Four Men Charged With Federal Firearm Offenses for Allegedly Trafficking Guns From St. Louis to Chicago

For Immediate Release
U.S. Attorney's Office, Northern District of Illinois

CHICAGO — Four men have been charged with federal firearm offenses for allegedly trafficking guns from St. Louis to Chicago.

Criminal complaints filed in U.S. District Court in Chicago accuse ROBERT NARUP of buying firearms at gun shows throughout the United States and illegally selling them to JEROME BOYKIN in St. Louis, Mo.  Boykin then brought the guns to Chicago and sold them to ROGELIO MANCERA in exchange for marijuana, the charges allege.  Mancera re-sold the guns to RODOLFO ORTEGA, who in turn would sell them to various buyers on the streets of Chicago, the charges allege.

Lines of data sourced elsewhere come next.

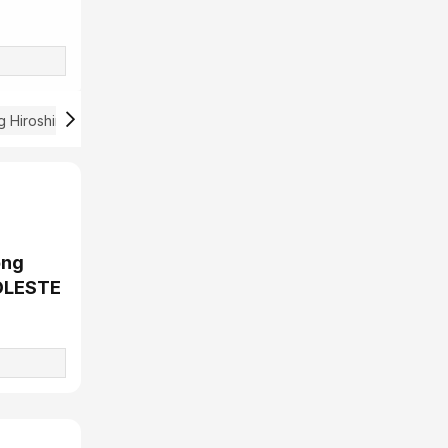
 Hiroshima
ống
OLESTE​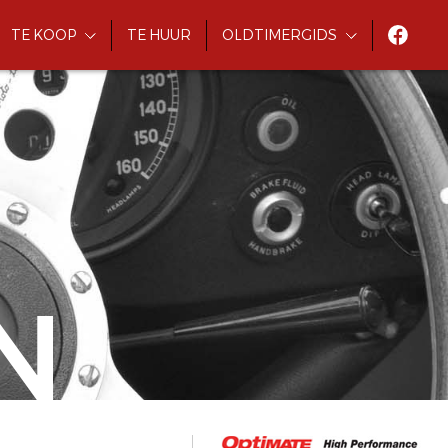
TE KOOP
TE HUUR
OLDTIMERGIDS
N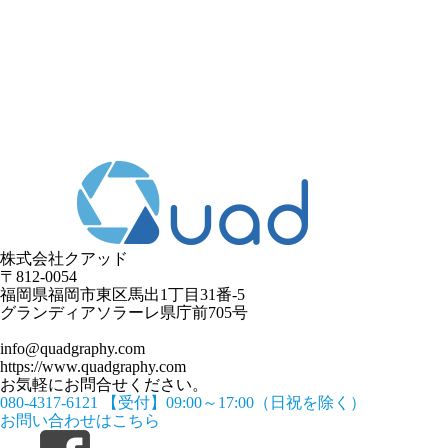
株式会社クアッド
〒812-0054
​福岡県福岡市東区馬出1丁目31番-5
グランディアソラーレ県庁前705号
info@quadgraphy.com
https://www.quadgraphy.com
お気軽にお問合せください。
080-4317-6121
【受付】09:00～17:00（日祝を除く）
お問い合わせはこちら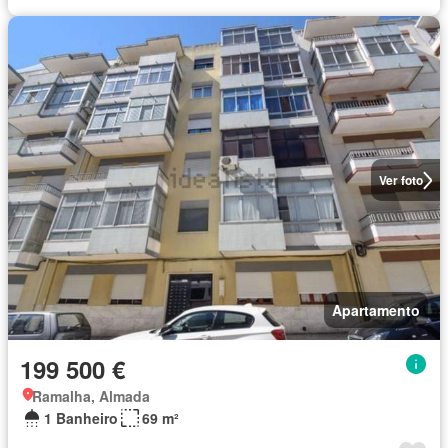
Ver foto
Apartamento
199 500 €
Ramalha, Almada
1 Banheiro
69 m²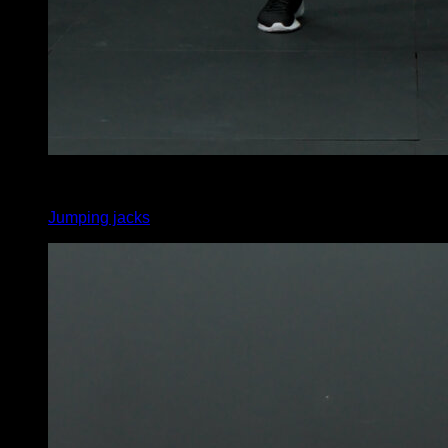
x
20
Jumping jacks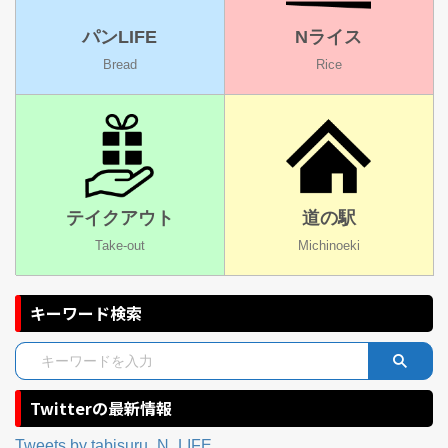
パンLIFE
Nライス
Bread
Rice
テイクアウト
道の駅
Take-out
Michinoeki
キーワード検索
Twitterの最新情報
Tweets by tabisuru_N_LIFE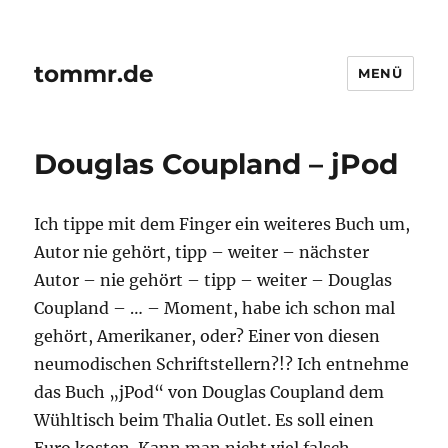
tommr.de
MENÜ
Douglas Coupland – jPod
Ich tippe mit dem Finger ein weiteres Buch um,
Autor nie gehört, tipp – weiter – nächster
Autor – nie gehört – tipp – weiter – Douglas
Coupland – … – Moment, habe ich schon mal
gehört, Amerikaner, oder? Einer von diesen
neumodischen Schriftstellern?!? Ich entnehme
das Buch „jPod“ von Douglas Coupland dem
Wühltisch beim Thalia Outlet. Es soll einen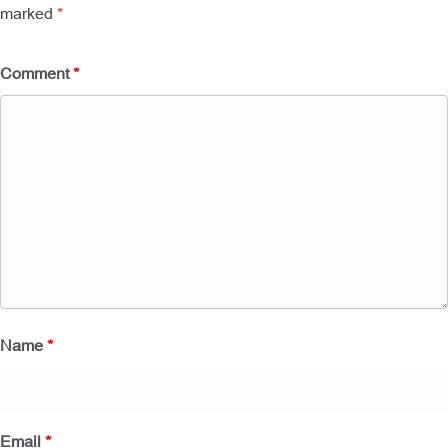
marked
*
Comment
*
Name
*
Email
*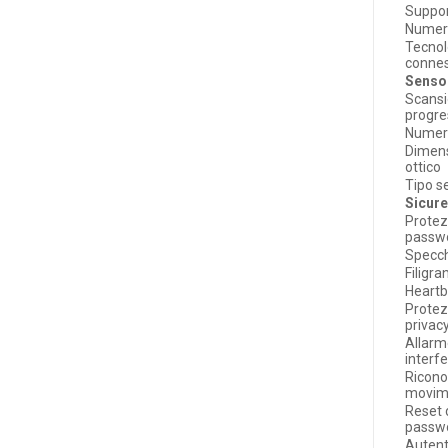
Suppor
Numero
Tecnol
conne
Senso
Scans
progre
Numero
Dimens
ottico
Tipo s
Sicur
Protez
passw
Specc
Filigra
Heart
Protez
privac
Allarme
interf
Ricon
movim
Reset 
passwo
Autent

Narup, 71, of Washington, Mo., is charged with willfully dealing firearms without a license.  He was arrested on Oct. 15, 2021, in the St. Louis area after allegedly selling 18 firearms and two silencers to an undercover law enforcement agent in a retail store parking lot.  Narup appeared Monday in U.S. District Court in the Eastern District of Missouri.  He will appear in federal court in Chicago on a date to be set.

Boykin, 30, of St. Louis, Mo., is charged with possessing a firearm during a drug trafficking crime.  He was arrested in the Chicago area on Oct. 8, 2021, after allegedly selling more than 20 firearms to Mancera in exchange for marijuana.  Boykin made an initial appearance Wednesday in federal court in Chicago.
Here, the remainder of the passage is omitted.